We present an approach to real time direct aerial image monitoring which utilizes the information contained in an alignment signal generated by scanning the image of a mask grating over a corresponding wafer grating and detecting the backscatter electron signal. The basic principles of this measurement technique are described. The effect of noise and other common errors, such as magnification and rotation on the signal quality, are derived and used to set requirements on signal contrast and noise level for obtaining blur values accurate to approximately 1 nm. The application of this approach to measuring space charge blur is described and preliminary data illustrating the concept is presented. The potential for this technique to form the basis of an automated self-calibration system on SCALPEL tools is clear.

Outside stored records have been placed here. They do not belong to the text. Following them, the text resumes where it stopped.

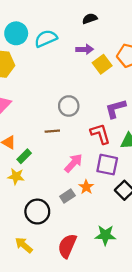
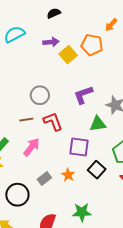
red L-shape: (100, 134) -> (53, 122), moved
pink arrow: (73, 163) -> (32, 147), moved
orange star: (86, 187) -> (68, 175), moved

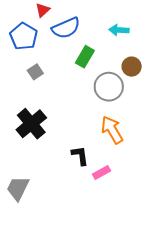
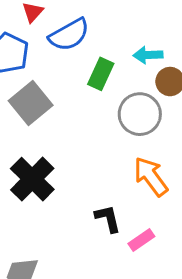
cyan arrow: (119, 30) -> (148, 55), moved
gray square: (35, 72) -> (31, 103), size x1.8

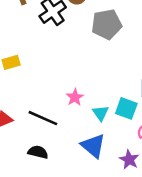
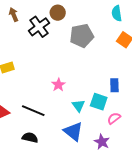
pink star: (75, 97) -> (58, 85), moved

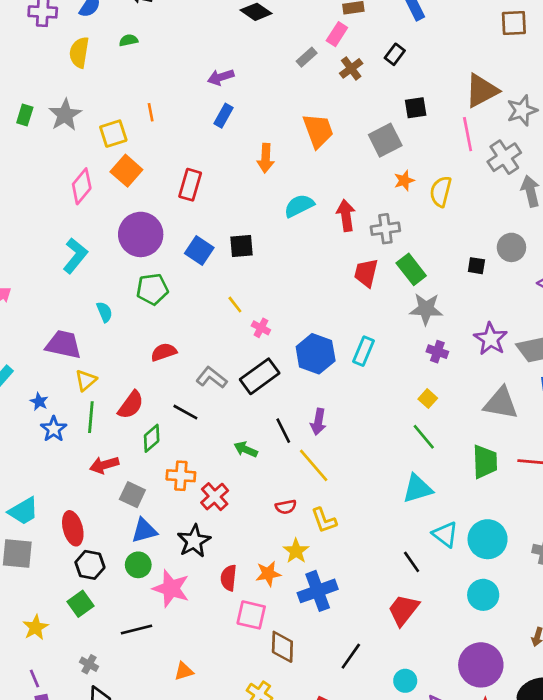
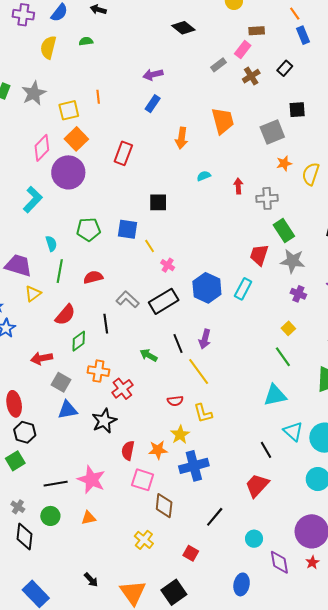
cyan semicircle: (299, 206) -> (204, 176), size x0.6
red arrow: (346, 215) -> (238, 186), size x0.7
purple circle: (141, 234) -> (68, 172), moved
blue square: (199, 250) -> (128, 229), moved, turned -30
red trapezoid: (366, 273) -> (259, 255), moved
black line: (185, 412) -> (106, 324), turned 48
green line: (91, 417) -> (60, 271), moved
green circle: (138, 565) -> (50, 516), moved
pink star: (171, 588) -> (91, 480), moved

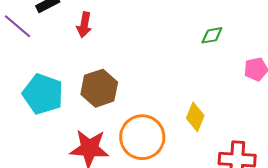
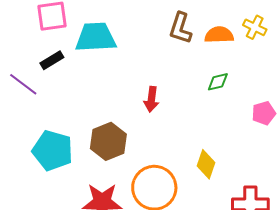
red arrow: (84, 25) -> (151, 99), moved

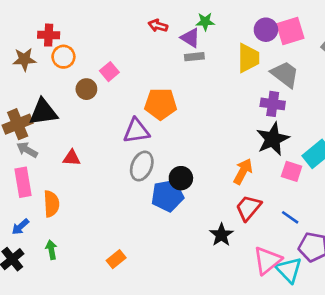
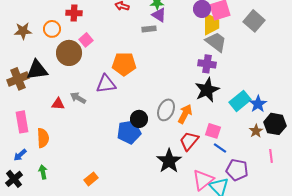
red cross: (49, 35) -> (74, 13), moved
purple triangle: (190, 38) -> (159, 15), moved
yellow trapezoid: (248, 58) -> (211, 24), moved
brown circle: (86, 89) -> (69, 53), size x1.6
gray arrow: (27, 150) -> (78, 98), moved
gray ellipse: (142, 166) -> (166, 110), moved
pink square: (292, 171) -> (213, 131), moved
black star: (221, 235) -> (169, 161), size x1.4

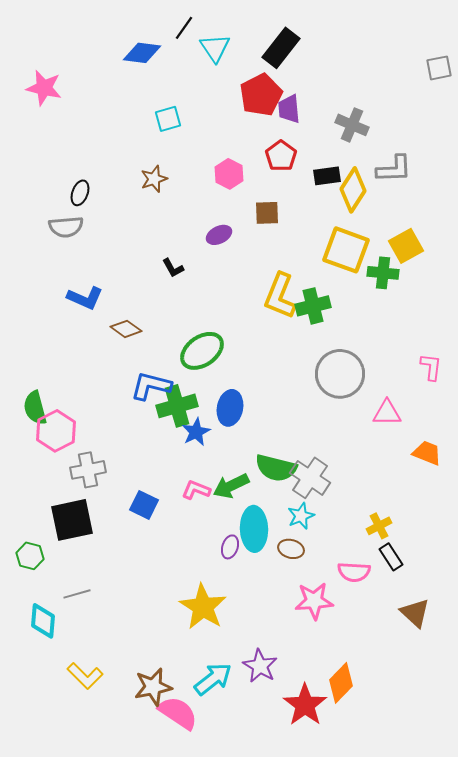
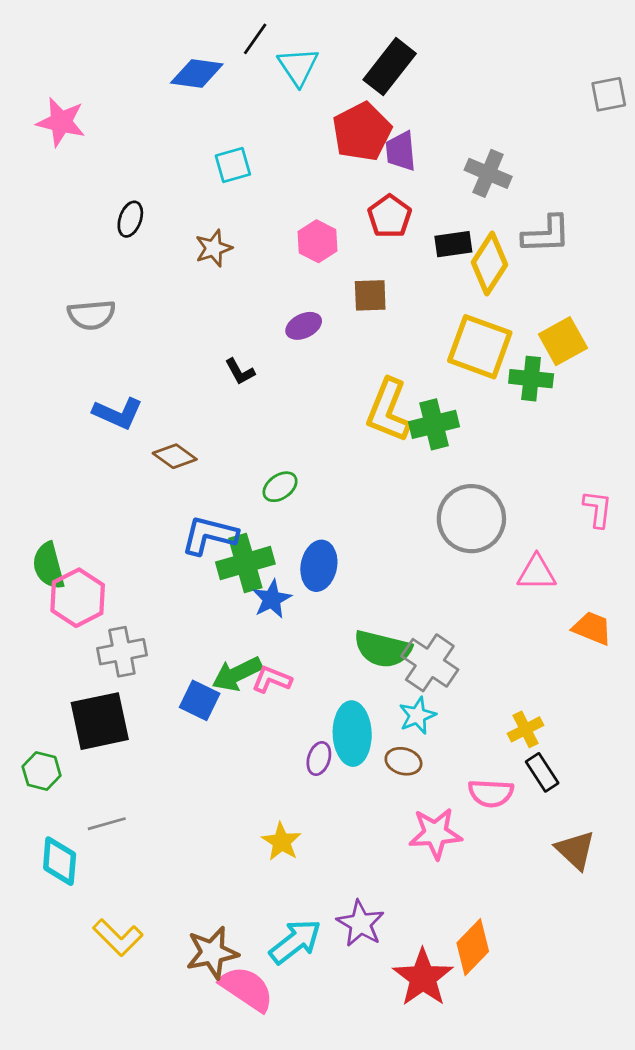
black ellipse: (80, 193) -> (130, 219), moved
green ellipse: (202, 351) -> (280, 487), size x0.6
green arrow: (231, 486) -> (237, 674), moved
yellow star: (203, 607) -> (281, 842), size x0.6

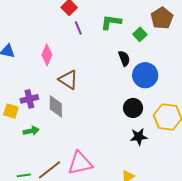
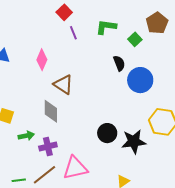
purple cross: (29, 99) -> (48, 146), moved
black circle: (133, 108) -> (107, 133), moved
black star: (139, 137) -> (134, 142), size x1.4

Overlay error budgets for a high-throughput SCALPEL system

The implementation of SCALPEL for post-optical production lithography generations, including mix-and-match options, involves unique issues in alignment and overlay. SCALPELs use of stitching modifies the familiar analysis of overlay errors. Stitching may produce a small, localized image- placement error, but it creates negligible fixed image distortion. It also allows sub-field placement adjustments to correct some of the distortion errors in mix-and-match optimization. SCALPEL can use existing off-axis alignment sensor technologies, but a preferred electron back-scatter technique offers robustness and versatility. For high- throughput operation, a form of global alignment similar to that of full-field tools is likely, but implemented with the dynamic alignment mark scanning capabilities available in the writing strategy. Finally, it is expected that wafer- heating correction issues will factor into the coupled development of optimum writing and alignment strategies, possibly introducing novel mixed operating modes of fine alignment. We shall discus our present overlay error budgets, representing these unique challenges and opportunities for developing a high-throughput SCALPEL tool.

Critical dimension control at stitched subfield boundaries in a high-throughput SCALPEL® system

Scattering with angular limitation projection electron-beam lithography (SCALPEL®) is a stitching lithography system, using a segmented mask pattern which is assembled on the wafer by dynamic imaging. Critical objects may lie on the original pattern segment boundaries (seams), but their stitched images must adhere to conservatively interpreted +/−10% critical dimension (CD) control requirements. Stitching with butted (touching) spatial image parts requires an aggressive placement-error allocation of approximately +/−CD/20, along with allowed values for dose control, mask, resist, and process in the CD control budget. Further analysis has shown that a seam-blending scheme increases the stitching-error tolerance by as much as five times, and allows redistribution of all values in the CD error budget. The seam-blending approach provides overlapped image portions in a small area common to neighboring segments which receive complementary illumination dose portions.

Analytical-based solutions for SCALPEL wafer heating

When operating in high-throughput conditions, SCALPELs 100 keV electron beam causes significant dynamic wafer deformation. To complement extensive finite element analysis, we have undertaken an analytical solution to the governing heat transfer and elastic strain equations and boundary conditions. This efficient, Green’s function-based computational approach is able to support a robust and versatile image-placement correction strategy.